• **EXERCISE DIRECTIONS**
For the string "height", find every matching line in the records and copy it.

• **EXTRACTED MATERIAL**
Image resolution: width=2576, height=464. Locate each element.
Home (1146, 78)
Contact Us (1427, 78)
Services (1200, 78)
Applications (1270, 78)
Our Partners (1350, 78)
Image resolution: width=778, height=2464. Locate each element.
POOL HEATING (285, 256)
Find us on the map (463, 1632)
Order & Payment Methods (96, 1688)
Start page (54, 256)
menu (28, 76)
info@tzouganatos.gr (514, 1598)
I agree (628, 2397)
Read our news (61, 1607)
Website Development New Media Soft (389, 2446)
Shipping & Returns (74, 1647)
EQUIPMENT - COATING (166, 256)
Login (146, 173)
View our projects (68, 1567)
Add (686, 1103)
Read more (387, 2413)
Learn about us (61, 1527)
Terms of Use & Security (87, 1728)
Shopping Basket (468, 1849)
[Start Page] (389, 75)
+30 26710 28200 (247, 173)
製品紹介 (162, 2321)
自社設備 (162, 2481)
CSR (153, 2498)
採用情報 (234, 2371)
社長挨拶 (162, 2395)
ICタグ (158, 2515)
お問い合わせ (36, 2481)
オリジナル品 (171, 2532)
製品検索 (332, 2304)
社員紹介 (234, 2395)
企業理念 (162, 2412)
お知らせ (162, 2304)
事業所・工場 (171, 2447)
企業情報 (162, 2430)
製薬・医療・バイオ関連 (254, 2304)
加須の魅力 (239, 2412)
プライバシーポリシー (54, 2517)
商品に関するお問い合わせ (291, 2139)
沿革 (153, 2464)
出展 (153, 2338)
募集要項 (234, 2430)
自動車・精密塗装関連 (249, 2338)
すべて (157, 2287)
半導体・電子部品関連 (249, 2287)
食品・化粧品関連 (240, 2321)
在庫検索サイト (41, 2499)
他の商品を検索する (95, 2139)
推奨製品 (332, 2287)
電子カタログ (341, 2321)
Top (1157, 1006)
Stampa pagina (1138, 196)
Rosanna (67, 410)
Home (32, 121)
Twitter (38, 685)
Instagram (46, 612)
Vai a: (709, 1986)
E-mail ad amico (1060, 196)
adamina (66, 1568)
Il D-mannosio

• **SOLUTION TO THE EXERCISE**
Image resolution: width=2576, height=464. Locate each element.
Image resolution: width=778, height=2464. Locate each element.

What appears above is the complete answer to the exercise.